Cette quatrième édition de la Fête de la Gastronomie est lancée aujourd’hui à Bucarest par Mme Michèle Ramis, ambassadrice de France en Roumanie, qui a déclaré : « La gastronomie est un vecteur puissant de partage et je mettrai l’accent sur cette thématique dans le cadre de ma mission, parce que la gastronomie n’est pas seulement l’art de se nourrir de façon raffinée. La gastronomie est un langage, un patrimoine et un outil pour la promotion politique ».

Lors de l'événement, chef Fabrice Giraud a préparé un dîner spécial au restaurant Barbizon, où tous les gourmands ont été conviés. Un cocktail chez Mercure est prévu pour aujourd’hui-même, et pour ceux qui travaillent en semaine, il préparera un brunch chez Novotel ce dimanche, donc vous n’aurez plus la moindre excuse pour manquer l’événement. 

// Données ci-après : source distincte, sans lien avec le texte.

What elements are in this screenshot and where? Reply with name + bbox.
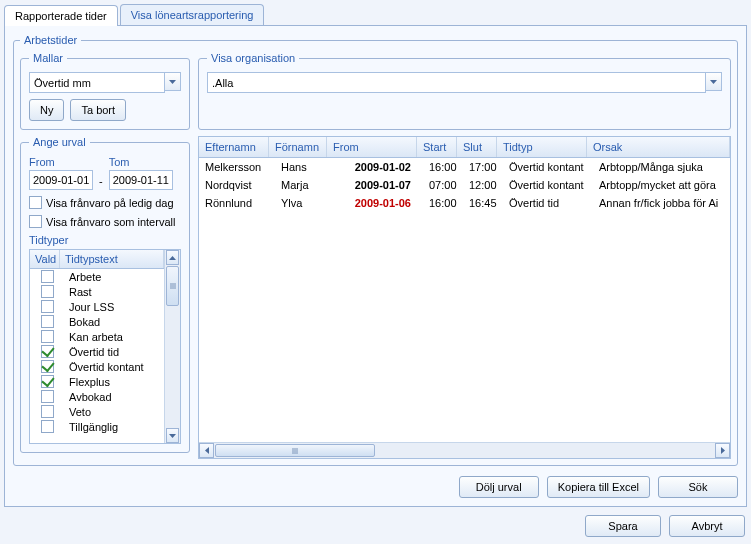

La Fête de la Gastronomie a été organisée pour la première fois en 2011, en France, pour célébrer l'entrée dans le patrimoine UNESCO de la gastronomie française. Cette année, la Roumanie la célèbre à son tour, l’occasion idéale pour rapprocher encore un peu plus nos deux belles cultures et célébrer l’ouverture par le partage.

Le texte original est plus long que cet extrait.